Inside the body I'll usually stay under 75 and will split multi param function
calls across lines. If lines start to overflow I'll often factor some piece
out to another variable to keep it readable.

Switch cases I'll let run long if I can fit them all in as one liners. Having
not worked on a shared code base for a few years I've developed a bunch of non
standard habits.

------
pivo
80 to 90 for me anything longer gets hard to read

------
z1mm32m4n
80-85 is what I prefer. I've worked at places where the style guide said 100,
but j still kept my lines below that. 100 is too many characters on one line.

Standard typographic convention is 2-3 alphabets on one line. It doesn't quite
apply with a mono space font, but 3 alphabets is 78 characters.

When I'm writing hard line wrapped prose, I even prefer to keep it to 72.

------
davismwfl
Interesting reading this. I stop mine still at generally 78 chars. This allows
it to print in a large enough font to be fit on a single 8.5x11" page without
any extra wrapping.

I have also used 130 chars as the limit and printing source code on green bar
paper. But at least to me, it just isn't worth it, IMO functions should never
take more then 1 screen to view and that includes the limit of 78 chars and
roughly 50ish lines. This makes code easy to grok and helps to make sure a
function does only 1 thing. Not that there are not some exceptions but that is
my general rule.

The 78 chars also comes from some older printers that had margin issues and if
you went to exactly 80 they would wrap or add a blank line. Yea, I know,
mostly stupid today, but it keeps the code super portable, predictable and
very readable.

------
mbrock
I avoid going over 80, and try to keep lines even shorter, around 60 is when I
start trying to break the line.

I very often put separate function arguments on separate lines.

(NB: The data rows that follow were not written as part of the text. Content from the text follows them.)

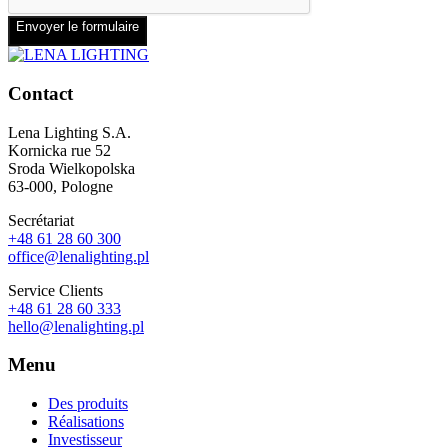
Envoyer le formulaire
Contact
Lena Lighting S.A.
Kornicka rue 52
Sroda Wielkopolska
63-000, Pologne
Secrétariat
+48 61 28 60 300
office@lenalighting.pl
Service Clients
+48 61 28 60 333
hello@lenalighting.pl
Menu
Des produits
Réalisations
Investisseur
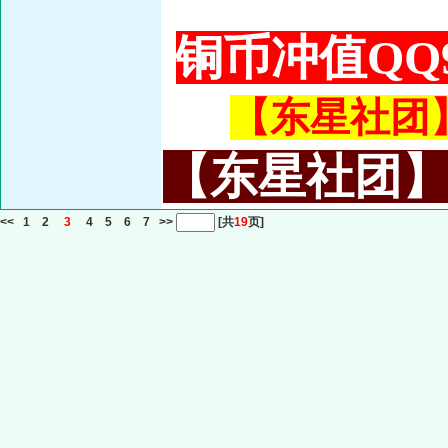
铜币冲值QQ9
【东星社团】或
【东星社团】或名
<<
1
2
3
4
5
6
7
>>
[共
19
页]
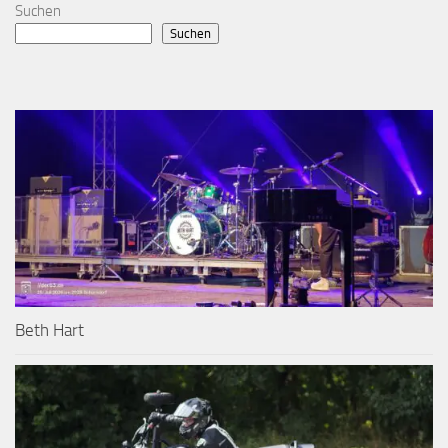
Suchen
Suchen
Beth Hart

I'm also always frustrated at the syntax of most non-Lisp languages and how
difficult it can be to break lines sensibly. (Infix operators, the ternary
operator, JSX, period syntax for property access, etc).

I like to use large fonts because they help me focus. And I also like to
sometimes be split screen with a browser on my laptop, so "everyone has a
widescreen" is irrelevant for me.

Narrow code when composed nicely still allows widescreen coders to use
splitting along the vertical axis, but long lines are difficult for me to deal
with with my (perhaps idiosyncratic) ways.

------
chris_j
Depends on the language. 120 for Java. 80 for Python, Puppet and shell
scripts. I don't believe in mandating an absolute hard and fast limit but I'd
reject a pull request with unnecessarily long lines.

------
bsharitt
I generally try to aim for 80, but have 120 as my "hard" limit. In find it a
good place to have two files open side by side and still have a little bit
left over for editor UI stuff.

------
swalsh
I program with 2 panes on a 13" laptop, so 100 max, but usually smaller. But
i'll never compromise my code clarity for the pure reason of the length of a
line. Homemade abbreviations are a no go. I believe every abbreviation should
be googlable, or something that is common vernacular in your particular
company.

------
jotux
I work in embedded C/C++ all day and have a soft limit of 80 characters per
line and 60 lines per method. 99% of my code will conform but no big deal if
you go over and don't lose visual appeal. 80/line is nice because you can put
a .cpp/.h next to each other on a widescreen monitor.

------
spajus
80

------
cyphar
80 because it makes (several) vertical splits in vim and tmux useful. Anything
more and things start wrapping in your editor. When composing email or commit
messages I usually go with 72 (so you can indent by 4 spaces to center or
quote it 3 times).

------
atmosx
flake8 (python standard) has 70, which I find to be small and ugly. But then
again I'm not a python programmer and I work on 27" and 24" screen iMacs, so
yeah even 70 might work.

------
networked
Poll:
[https://news.ycombinator.com/item?id=11570745](https://news.ycombinator.com/item?id=11570745).

------
Const-me
Code — typically within 50, sometimes up to 120.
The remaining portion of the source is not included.